The imperative to buy products and services produced by local businesses is gaining momentum, driven in part by the effects of the coronavirus pandemic lockdowns and a greater desire among local communities to buy local to support local businesses. This impetus is also being led by the increased recognition of the trading power of small and local businesses.
The Centre for Development and Enterprise estimates that formal small and medium enterprises (SMEs) make up nearly 30% of all businesses in the country. Add the informal economy, and the percentage of SMEs rockets to over 90%, according to some reports. What’s more, SMEs employ between 50% to 60% of all employees and contribute around 40% to the national gross domestic product (GDP).

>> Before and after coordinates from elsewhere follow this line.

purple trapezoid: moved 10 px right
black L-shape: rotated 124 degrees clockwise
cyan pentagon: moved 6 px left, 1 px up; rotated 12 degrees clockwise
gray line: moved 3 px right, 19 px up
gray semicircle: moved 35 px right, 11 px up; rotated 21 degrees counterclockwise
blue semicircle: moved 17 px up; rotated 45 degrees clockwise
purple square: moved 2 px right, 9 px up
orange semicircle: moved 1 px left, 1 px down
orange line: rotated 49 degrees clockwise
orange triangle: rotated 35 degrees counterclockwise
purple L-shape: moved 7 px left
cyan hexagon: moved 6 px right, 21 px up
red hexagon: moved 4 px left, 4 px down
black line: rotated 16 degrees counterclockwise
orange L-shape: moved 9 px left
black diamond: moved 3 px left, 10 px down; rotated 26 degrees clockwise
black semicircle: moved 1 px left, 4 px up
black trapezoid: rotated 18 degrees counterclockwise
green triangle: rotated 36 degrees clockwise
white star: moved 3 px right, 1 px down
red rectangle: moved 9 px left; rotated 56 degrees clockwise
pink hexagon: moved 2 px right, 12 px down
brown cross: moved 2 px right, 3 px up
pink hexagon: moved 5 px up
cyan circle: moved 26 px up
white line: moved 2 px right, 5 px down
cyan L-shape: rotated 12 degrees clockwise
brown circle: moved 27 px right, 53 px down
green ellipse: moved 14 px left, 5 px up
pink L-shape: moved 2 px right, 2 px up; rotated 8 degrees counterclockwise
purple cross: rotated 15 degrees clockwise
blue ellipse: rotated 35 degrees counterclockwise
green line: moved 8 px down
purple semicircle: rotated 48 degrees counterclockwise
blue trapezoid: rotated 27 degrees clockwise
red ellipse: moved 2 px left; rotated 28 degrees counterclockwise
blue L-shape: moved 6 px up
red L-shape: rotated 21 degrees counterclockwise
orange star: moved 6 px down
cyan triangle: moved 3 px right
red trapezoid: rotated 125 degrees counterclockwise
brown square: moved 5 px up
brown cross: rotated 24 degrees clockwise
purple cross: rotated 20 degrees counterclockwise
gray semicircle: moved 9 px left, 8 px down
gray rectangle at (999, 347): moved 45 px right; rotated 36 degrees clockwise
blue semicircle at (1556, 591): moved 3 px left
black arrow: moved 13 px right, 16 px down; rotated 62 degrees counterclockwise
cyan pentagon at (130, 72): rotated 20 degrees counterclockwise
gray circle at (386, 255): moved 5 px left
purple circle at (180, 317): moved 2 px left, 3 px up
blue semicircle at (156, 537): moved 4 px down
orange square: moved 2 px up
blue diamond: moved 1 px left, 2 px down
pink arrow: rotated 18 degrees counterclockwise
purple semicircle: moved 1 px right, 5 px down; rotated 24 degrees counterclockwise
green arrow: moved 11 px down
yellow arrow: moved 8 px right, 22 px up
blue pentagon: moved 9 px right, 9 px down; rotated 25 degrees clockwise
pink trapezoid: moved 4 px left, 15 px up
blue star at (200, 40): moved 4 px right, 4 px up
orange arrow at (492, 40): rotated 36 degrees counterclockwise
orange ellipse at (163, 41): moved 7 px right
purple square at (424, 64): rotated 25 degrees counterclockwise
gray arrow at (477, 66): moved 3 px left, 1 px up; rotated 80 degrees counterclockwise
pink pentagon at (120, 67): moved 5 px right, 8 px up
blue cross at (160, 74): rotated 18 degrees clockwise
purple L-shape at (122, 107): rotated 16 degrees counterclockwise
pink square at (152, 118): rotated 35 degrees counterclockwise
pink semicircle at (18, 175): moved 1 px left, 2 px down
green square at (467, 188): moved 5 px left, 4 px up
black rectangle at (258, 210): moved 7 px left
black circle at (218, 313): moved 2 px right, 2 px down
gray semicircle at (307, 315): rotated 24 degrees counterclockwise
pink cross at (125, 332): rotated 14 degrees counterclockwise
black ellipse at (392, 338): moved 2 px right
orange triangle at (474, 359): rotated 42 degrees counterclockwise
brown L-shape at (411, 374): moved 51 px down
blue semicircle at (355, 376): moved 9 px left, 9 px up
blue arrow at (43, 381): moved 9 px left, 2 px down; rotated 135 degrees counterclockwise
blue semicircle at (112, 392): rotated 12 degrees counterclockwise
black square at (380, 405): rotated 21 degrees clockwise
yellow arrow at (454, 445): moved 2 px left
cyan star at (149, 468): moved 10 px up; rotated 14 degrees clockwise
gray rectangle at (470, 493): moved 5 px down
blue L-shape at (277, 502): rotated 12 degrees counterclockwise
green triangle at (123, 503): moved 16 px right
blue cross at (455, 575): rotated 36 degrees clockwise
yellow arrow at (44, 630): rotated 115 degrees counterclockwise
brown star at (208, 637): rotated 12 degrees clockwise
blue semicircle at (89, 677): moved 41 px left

However, despite their contribution, small and local businesses are especially vulnerable to economic shocks. A survey conducted during 2021 by the Craft Brewers Association of South Africa (CBASA) found that around a third of local breweries had to close their doors because of the pandemic lockdowns in 2020 alone, leading to approximately 165 000 job losses. This was a body blow to the local craft breweries across South Africa. This is just one sector struggling to keep up with the flagging local economy, external shocks and increased competition from bigger, more resilient and resourced players in the market. This makes it even more important for consumers to choose wisely when deciding where to spend their hard-earned cash.
This is the rationale behind the Made in Cape Town (MiCT) initiative, launched in November 2021 by the Craft and Design Institute and the City of Cape Town’s Enterprise and Investment department: to promote the pulling power of small and local businesses as significant contributors to the local economy. And consumers recognise this too. The numbers tell one story, but more relevant to the reasons why ‘local is lekker’ are the human faces behind the number; the people who are hustling every day to put food on the table for their staff and communities. Their commitment to building their businesses and looking after their staff offer a very human perspective on the economic indicators.
A MiCT survey conducted in December 2021 revealed that nearly 60% of people (out of 251 respondents) always buy products they know are produced locally and are more likely to buy products if they know they are made locally.
What do Peacock Tea, the board game 30 Seconds, and Capitec Bank have in common?
Cape Town is full to the brim of creative ideas, local innovations and successful home-grown businesses. The MiCT survey revealed some of the most-loved recognised brands that originated in the Mother City and surrounds. Food brands such as Bootleggers, Kauai and Groot Constantia, and the gatsby, the city’s signature sandwich, were at the top of the list. Other, newer outlets included the social impact coffee chain I Love Coffee, the band Freshlyground, Peacock Tea, and the board game 30 Seconds. Larger brands include Golden Arrow buses, Capitec Bank and retail giants Ackermans, Pick n Pay, Woolworths, Foschini and Edgars.
MiCT has been conceived to support, promote and celebrate these and many other businesses that have originated in Cape Town and surrounds (defined as destinations located within an hour’s drive of Greenmarket Square). Plans for the launch of an MiCT accreditation are underway, which will enable businesses to be formally recognised as #madeincapetown – a prestigious accolade that will give them a lever over competitors for buyers.
A mark of origin
The Made in Cape Town accreditation symbol will become a sought-after marker of the geographic origins of the business’s products, services and systems, says Erica Elk, Chief Executive Officer of the CDI: “The engine of Cape Town’s local economy is driven by the thousands of dedicated makers, producers, innovators and hard-workers who have made their ideas reality, supporting a wide ecosystem of many other small businesses in the process. Think of who makes and supplies the materials, who creates the products, who has designed and made the packaging, who does the packing and transport, and all over again. That’s why it’s so important for consumers to buy local, every time.”
Members of the public and business owners are free to nominate brands that fit into any of these categories:
- Design innovations for construction, engineering, and industrial sectors;
- Local innovations in food and beverage;
- Media, communications and digital innovations;
- Uniquely Cape Town tourism products;
- Visual and performance arts and entertainment;
- Science, health and agriculture products and services;
- Unique Cape Town solutions designed to solve social and economic challenges; and
- Jewellry, decor, interior design, fashion and accessories.
Alderman James Vos, Mayoral Committee Member for Economic Opportunities at the City of Cape Town said: “These businesses can stand proud as role models for others and leaders in building our local economy. They create jobs, contribute to economic growth and the prosperity of our city, and, by extension our country. They have a critical role to play and we can help them by investing our buying decisions in their businesses.”
Products, systems and services can be nominated by emailing email@example.com; tagging the brands on the Made in Cape Town Facebook page or Instagram account; or completing a form on the Made in Cape Town website. They will be able to apply for accreditation which in the long term will become a sought-after mark of origin for eligible businesses, offering them a more prominent profile and a distinct competitive advantage in an ever-more competitive world.